Since agents are regular BEAM processes, you can use Erlang's `:pg` (process groups) to create agent pools with no external infrastructure:

```elixir
# Spawn a pool of support agents
for _ <- 1..5 do
  {:ok, pid} = Legion.start_link(SupportAgent)
  :pg.join(:support_pool, pid)
end

# Route incoming tickets to the next available agent
defp handle_ticket(ticket) do
  pool = :pg.get_members(:support_pool)
  agent = Enum.random(pool)
  Legion.cast(agent, "Handle this support ticket: #{ticket}")
end
```

## Hot Code Reloading

Since tools and agents are regular Elixir modules, the BEAM's hot code reloading works out of the box.

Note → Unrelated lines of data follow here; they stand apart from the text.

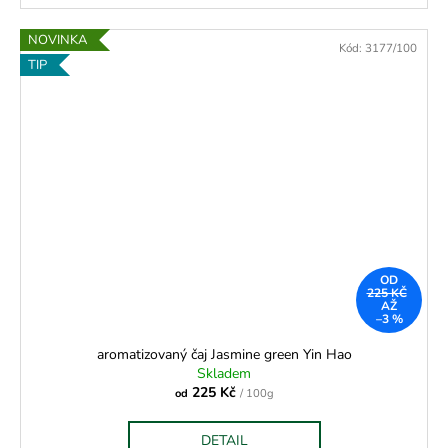
NOVINKA
Kód:
3177/100
TIP
OD
225 KČ
AŽ
–3 %
aromatizovaný čaj Jasmine green Yin Hao
Skladem
225 Kč
od
/ 100g
DETAIL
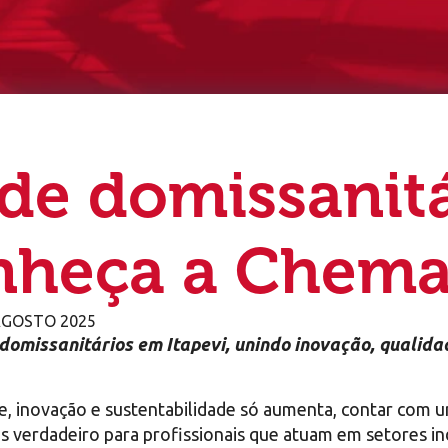
 de domissanit
onheça a Chem
AGOSTO 2025
domissanitários em Itapevi, unindo inovação, qualida
e, inovação e sustentabilidade só aumenta, contar com u
ais verdadeiro para profissionais que atuam em setores in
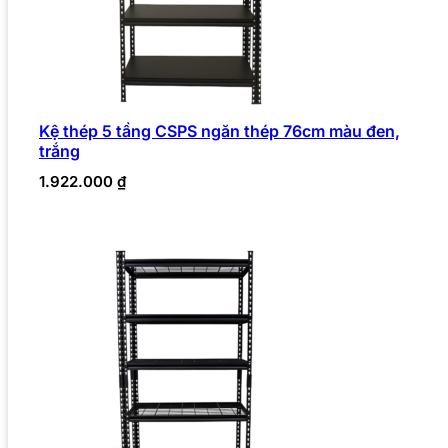
Kệ thép 5 tầng CSPS ngăn thép 76cm màu đen,
trắng
1.922.000
₫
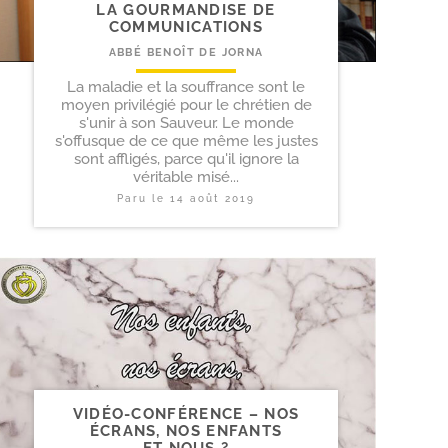
LA GOURMANDISE DE
COMMUNICATIONS
ABBÉ BENOÎT DE JORNA
La maladie et la souffrance sont le
moyen privilégié pour le chrétien de
s'unir à son Sauveur. Le monde
s'offusque de ce que même les justes
sont affligés, parce qu'il ignore la
véritable misé...
Paru le
14 août 2019
VIDÉO-​CONFÉRENCE – NOS
ÉCRANS, NOS ENFANTS
ET NOUS ?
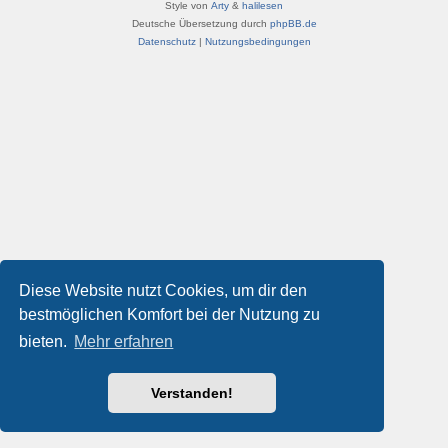
Style von
Arty
&
halilesen
Deutsche Übersetzung durch
phpBB.de
Datenschutz
|
Nutzungsbedingungen
Diese Website nutzt Cookies, um dir den
bestmöglichen Komfort bei der Nutzung zu
bieten.
Mehr erfahren
Verstanden!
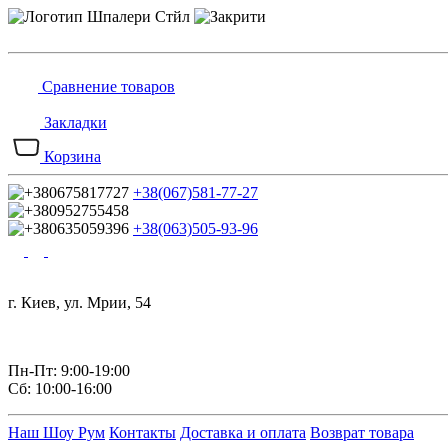
Сравнение товаров
Закладки
Корзина
+38(067)581-77-27
+38(063)505-93-96
г. Киев, ул. Мрии, 54
Пн-Пт: 9:00-19:00
Сб: 10:00-16:00
Наш Шоу Рум
Контакты
Доставка и оплата
Возврат товара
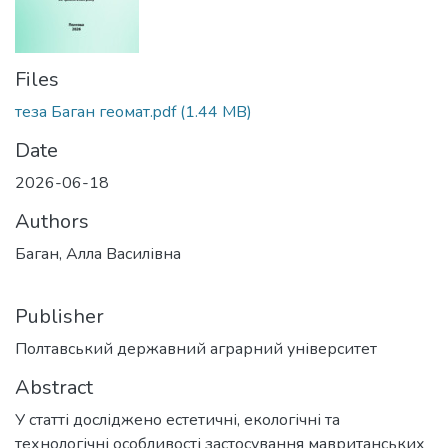
Files
теза Баган геомат.pdf
(1.44 MB)
Date
2026-06-18
Authors
Баган, Алла Василівна
Publisher
Полтавський державний аграрний університет
Abstract
У статті досліджено естетичні, екологічні та
технологічні особливості застосування мавританських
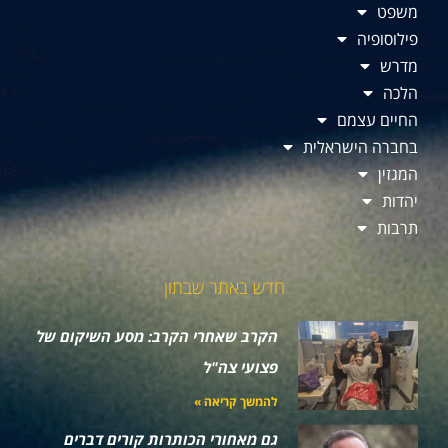
משפט
פילוסופיה
מדרש
הלכה
החיים עצמם
בחברה הישראלית
המגזין
יהדות
תרבות
חדש באתר שבתון
הקרב שאחרי הקרב: מסע השיקום של
פצועי צה"ל
להמשך קריאה »
גם מאחורי הכותרות קורים דברים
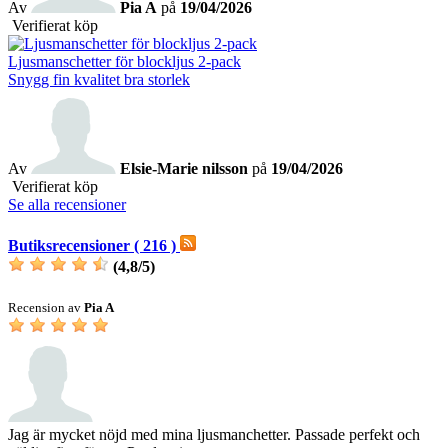
Av
Pia A
på
19/04/2026
Verifierat köp
Ljusmanschetter för blockljus 2-pack
Snygg fin kvalitet bra storlek
Av
Elsie-Marie nilsson
på
19/04/2026
Verifierat köp
Se alla recensioner
Butiksrecensioner ( 216 )
(
4,8
/
5
)
Recension av
Pia A
Jag är mycket nöjd med mina ljusmanchetter. Passade perfekt och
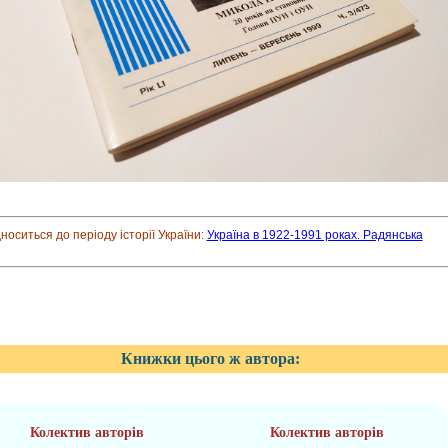
дноситься до періоду історії України:
Україна в 1922-1991 роках. Радянська
Книжки цього ж автора:
Колектив авторів
Колектив авторів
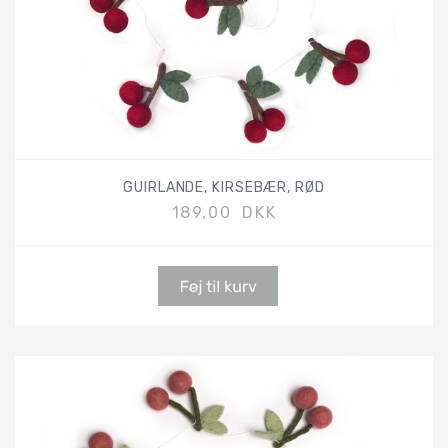
GUIRLANDE, KIRSEBÆR, RØD
189,00 DKK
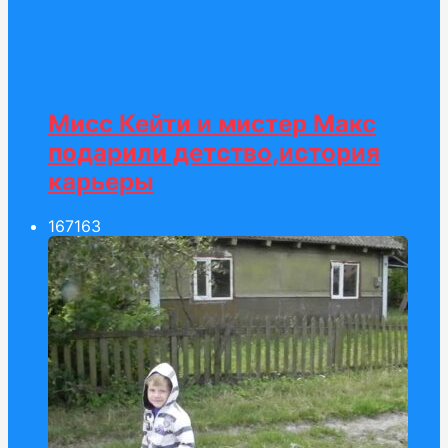
Мисс Кейти и мистер Макс
подарили детство,история
карьеры
167
163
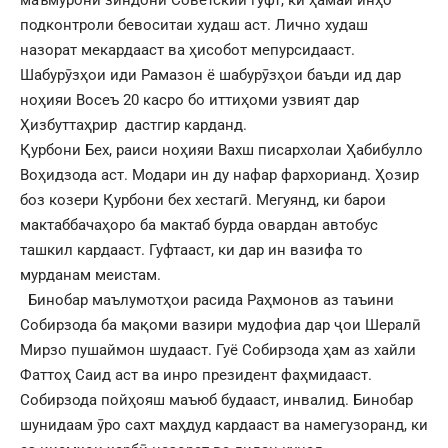
подконтроли бевоситаи худаш аст. Лично худаш
назорат мекардааст ва ҳисобот мепурсидааст.
Шабурӯзҳои иди Рамазон ё шабурӯзҳои баъди ид дар
ноҳияи Восеъ 20 касро бо иттиҳоми узвият дар
Ҳизбуттаҳрир дастгир карданд.
Қурбони Бех, раиси ноҳияи Вахш писархолаи Ҳабибулло
Воҳидзода аст. Модари ин ду нафар фархорианд. Ҳозир
боз козери Қурбони бех хестагӣ. Мегуянд, ки барои
мактаббачаҳоро ба мактаб бурда овардан автобус
ташкил кардааст. Гуфтааст, ки дар ин вазифа то
мурданам меистам.
Бинобар маълумотҳои расида Раҳмонов аз таъини
Собирзода ба мақоми вазири мудофиа дар ҷои Шералӣ
Мирзо пушаймон шудааст. Гуё Собирзода ҳам аз хайли
Фаттоҳ Саид аст ва инро президент фаҳмидааст.
Собирзода пойҳояш маъюб будааст, инвалид. Бинобар
шунидаам ӯро сахт маҳдуд кардааст ва намегузоранд, ки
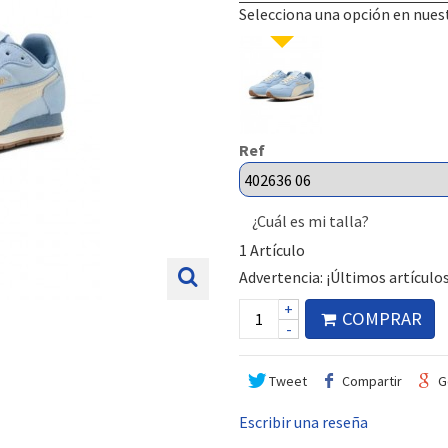
Selecciona una opción en nues
Ref
¿Cuál es mi talla?
1
Artículo
Advertencia: ¡Últimos artículos
+
COMPRAR
-
Tweet
Compartir
G
Escribir una reseña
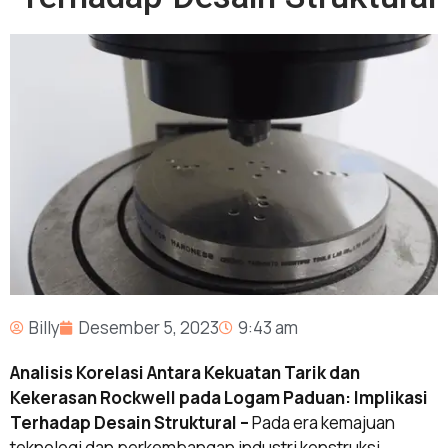
Billy
Desember 5, 2023
9:43 am
Analisis Korelasi Antara Kekuatan Tarik dan
Kekerasan Rockwell pada Logam Paduan: Implikasi
Terhadap Desain Struktural –
Pada era kemajuan
teknologi dan perkembangan industri konstruksi,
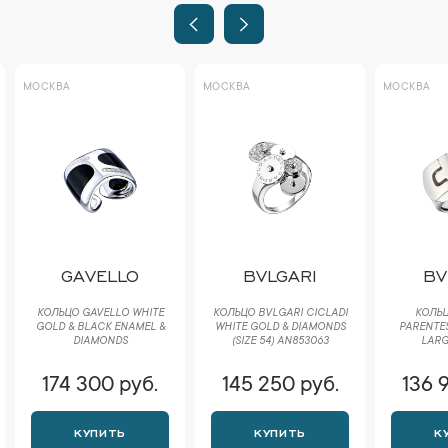
МОСКВА
МОСКВА
МОСКВА
GAVELLO
BVLGARI
BV
КОЛЬЦО GAVELLO WHITE
КОЛЬЦО BVLGARI CICLADI
КОЛЬЦ
GOLD & BLACK ENAMEL &
WHITE GOLD & DIAMONDS
PARENTES
DIAMONDS
(SIZE 54) AN853063
LARGE
174 300 руб.
145 250 руб.
136 
КУПИТЬ
КУПИТЬ
К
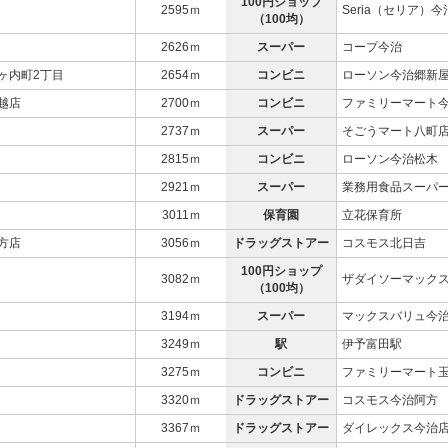
100円ショップ
2595ｍ
Seria（セリア）今
（100均）
2626ｍ
スーパー
コープ今治
ヶ内町2丁目
2654ｍ
コンビニ
ローソン今治郷新
越店
2700ｍ
コンビニ
ファミリーマート
2737ｍ
スーパー
そごうマート八町
2815ｍ
コンビニ
ローソン今治松木
2921ｍ
スーパー
業務用食品スーパ
3011ｍ
保育園
立花保育所
方店
3056ｍ
ドラッグストアー
コスモス北日吉
100円ショップ
3082ｍ
ザダイソーマック
（100均）
3194ｍ
スーパー
マックスバリュ今
3249ｍ
駅
伊予富田駅
3275ｍ
コンビニ
ファミリーマート
3320ｍ
ドラッグストアー
コスモス今治阿方
3367ｍ
ドラッグストアー
ダイレックス今治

You can update tool implementations, swap agent behaviors, or add entirely new capabilities to running agents — without restarting the VM, without dropping conversations, without losing state.

## Telemetry

```elixir
Legion.Telemetry.attach_default_logger()
```

Legion emits telemetry events for observability:

- `[:legion, :agent, :started | :stopped]` - agent lifecycle
- `[:legion, :agent, :message, :start | :stop]` - per-message lifecycle
- `[:legion, :iteration, :start | :stop]` - each execution step
- `[:legion, :llm, :request, :start | :stop]` - LLM API calls
- `[:legion, :sandbox, :eval, :start | :stop]` - code evaluation
- `[:legion, :human, :input_required | :input_received]` - human-in-the-loop

Plus, Legion emits `Req` telemetry events for HTTP requests.

## Limitations

### Sandboxing

Legion's sandbox restricts what LLM-generated code can do — but it is not a full process isolation sandbox **yet**. Generated code runs inside the same BEAM VM as your application.

What the sandbox does:

- Blocks dangerous language constructs: `defmodule`, `import`, `spawn`, `send`, `receive`, `apply`, etc.
- Restricts module access to an explicit allowlist (standard library + your tools)
- Kills the evaluation process if it exceeds `sandbox_timeout`

What it does **not** do:

- Isolate memory — runaway allocations affect the whole VM
- Prevent atom table exhaustion — `String.to_atom/1` is available and atoms are never garbage collected
- Restrict access to the BEAM node name, process pid, or refs via `Kernel` functions

**The practical implication:** Legion is designed for trusted code generators (your own LLM-backed agents with controlled tool access), not for running arbitrary untrusted code from unknown sources. If your threat model requires full process isolation, you might want to spawn legion agents in an isolated BEAM instance.

<!-- MDOC -->

## License

MIT License - see [LICENSE](LICENSE) for details.